Tax Plan
The Trump Administration served its opening volley on tax reform. Although short on details and sure to be extensively debated and modified by Congress, it does offer us some insights on where the debate may be headed. Of special importance is the omission of some key campaign proposals. These include the border tax, potential limitations of mortgage interest, and charitable donation.
The Ciuni & Panichi team continues to watch the developing details of tax reform, keeping our clients in mind. We will keep you abreast of major changes in proposals that will affect you and your businesses.
Summary of Trump’s Tax Plan
- The business tax rate is reduced to 15 percent. This includes all businesses even partnerships, S Corporations, and sole proprietors.
- The number of income tax brackets will be cut from seven to three, with a top rate of 35 percent and lower rates of 25 percent and 10 percent. It is not clear what income ranges will fall under those brackets. It would double the standard deduction.

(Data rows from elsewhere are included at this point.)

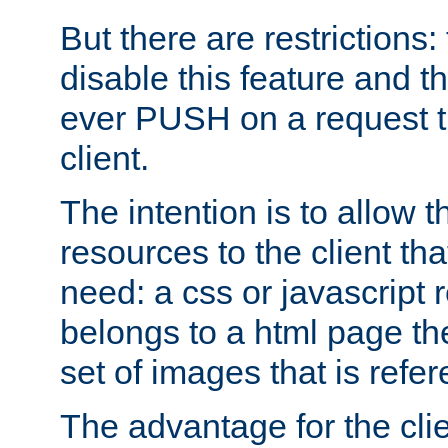
But there are restrictions:
disable this feature and t
ever PUSH on a request t
client.
The intention is to allow 
resources to the client that
need: a css or javascript 
belongs to a html page the
set of images that is refe
The advantage for the clien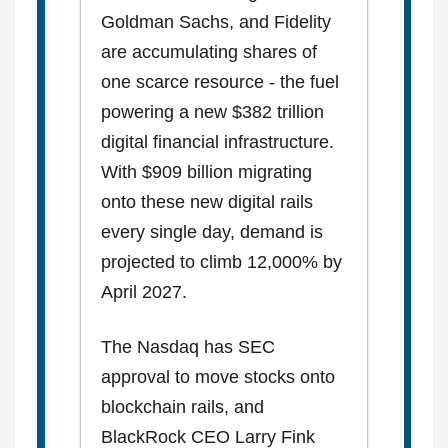
Goldman Sachs, and Fidelity
are accumulating shares of
one scarce resource - the fuel
powering a new $382 trillion
digital financial infrastructure.
With $909 billion migrating
onto these new digital rails
every single day, demand is
projected to climb 12,000% by
April 2027.
The Nasdaq has SEC
approval to move stocks onto
blockchain rails, and
BlackRock CEO Larry Fink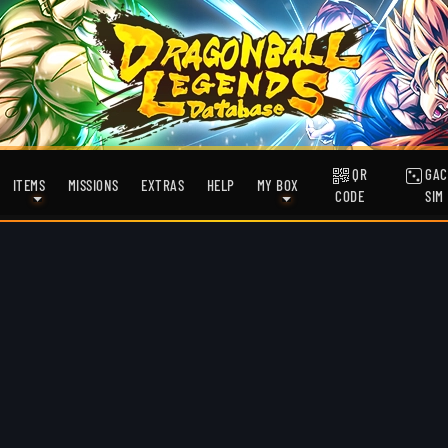
QR
GAC
ITEMS
MISSIONS
EXTRAS
HELP
MY BOX
CODE
SIM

- It would eliminate most tax deductions. The mortgage interest and charitable contribution deductions would be retained.
- Estate tax, otherwise known as the “death tax” will be eliminated.
- There will be a “one-time tax” on the trillions of dollars held by corporations overseas.
- The U.S. would go to a “territorial” tax system. Such systems typically exclude most or all of the income that businesses earn overseas. Most developed countries use this model.
- Repeal of the alternative minimum tax and 3.8 percent Obamacare taxes.